Я выдохнул дым через ноздри.
– Почему же?
– Потому что у меня есть идеальная исполнительница главной роли. – Волнистый сказал это так, словно открыл мне страшную тайну.
– У меня там две главные роли, – улыбнулся я.
– Конечно, вот она две и сыграет!
– Я уж думал, у тебя есть двойняшки, – снова пошутил я.
– Да даже двойняшки так не сыграют, как она одна – обеих! Будь она балериной, это была бы образцовая Одетта и Одиллия.
– Но она драматическая, да? Кто такая-то?
– Моя жена, – довольно ухмыльнулся Волнистый.
– А, вот как? – немного удивился я. – Я и не знал, что ты женат.
– Совсем недавно, – продолжал расплываться в улыбке Волнистый. – Но я долго ее добивался.
– Актриса? – еще раз уточнил я.
– Да. Варя зовут. Варвара.
– А фамилия?
– Волнистая, – совсем вне себя от радости изрек Волнистый.
– И снимается тоже под твоей фамилией? Или только на сцене играет?
– Нет, она у меня чисто кинематографическая актриса. Под моей фамилией пока не успела нигде сняться. Армагерова, слышал? Варвара Армагерова. – Я покачал головой. – Старик, я так понимаю, ты по-прежнему кино не жалуешь? Только свое, небось, смотришь?
– Всякое смотрю, – отвечал я. – По крайней мере, все громкие фильмы уж точно. Так что и Варвару твою наверняка где-то видел.
– Ну в громких она покамест не снималась, – протянул Волнистый. – Не видел ты ее, видимо. Если бы видел, запомнил – ручаюсь.
– Что – такая талантливая?
– И красивая. – Волнистый по-прежнему лопался от самодовольного восторга. – Красивая – это еще очень мягко говоря.
– Ну да, понятно, – уже немного раздраженно хмыкнул я. – Красивая-раскрасивая. Сверхкрасивая.

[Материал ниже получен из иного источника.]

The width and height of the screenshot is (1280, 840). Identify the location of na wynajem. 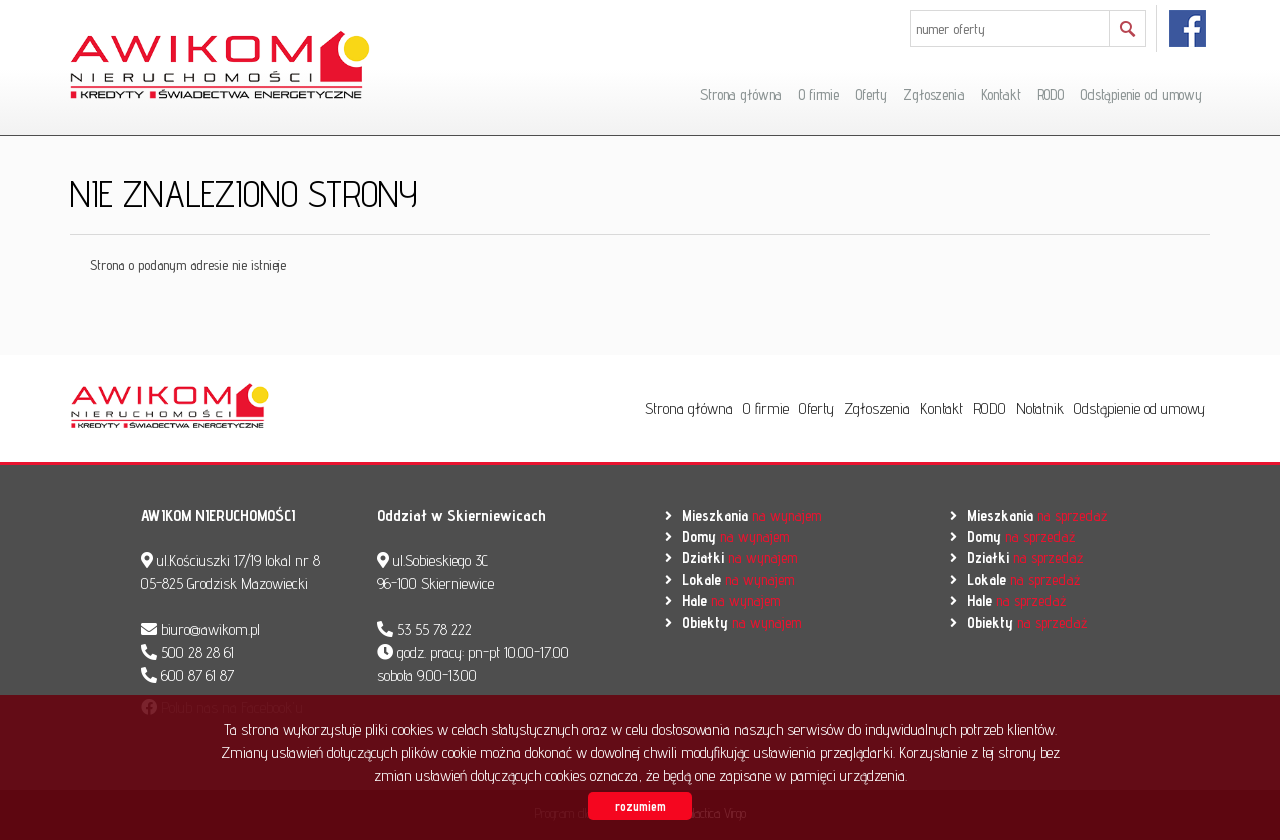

– Вот именно! – не заметил моей иронии Волнистый. – Да что ты, старик, я уже, значит, три месяца как с ней расписался, а все не могу привыкнуть. Уж так мне, считаю, повезло. Она ведь поначалу меня вообще не воспринимала. Как мужчину, я имею в виду. Как режиссера она меня уважала с первой встречи – как на пробы ко мне пришла. В работе – ангел просто. Да и в жизни… Ну я с ней снял один пока только фильм – «Закат в Закавказье», не видел? – Я опять покачал головой. – Ну такое приключенческое кинишко. Ничего себе, я считаю, получилось. Прежде всего за счет Вари… Закончились, в общем, съемки – я от нее, конечно, не отстаю. Она – как-то так поначалу не очень меня воспринимала. И довольно долго это длилось – я уже даже надежду почти потерял. Ну а раз однажды не выдержал уже, приехал к ней без предупреждения – бухнулся на колени. Казни, говорю, или милуй. Я, говорю, точно понял: мне нужна только ты. Больше вообще никто. Во-об-ще. Я не врал – я действительно так думал и думаю. И всегда буду думать. Я ей много тогда всего наговорил – чуть ли не час на коленях простоял. Я, говорю, не понимаю, как жить, не знаю, зачем, для чего, почему… Без тебя жизнь бессмысленна. Абсолютно. А с тобой в ней будет смысл двадцать четыре часа в сутки. Я такие фильмы с тобой сниму! Ты самой популярной девушкой в Союзе станешь. А может, и в мире. И без тебя я теперь, клянусь (я действительно поклялся – и клятву сдержу), ни одного фильма не сделаю. Не захочешь у меня сниматься, вообще уйду из кино. Да и из жизни, вероятно… Поверь, говорю, Варя, без тебя, вне тебя для меня теперь ничего не имеет значения. Пусть хоть огнем все горит… Послушала она меня, послушала, помолчала. И потом запросто так говорит негромко: «Хорошо, я согласна». И я теперь, старик, счастливейший из смертных! Вот так вот. – И Волнистый залпом осушил еще один бокал.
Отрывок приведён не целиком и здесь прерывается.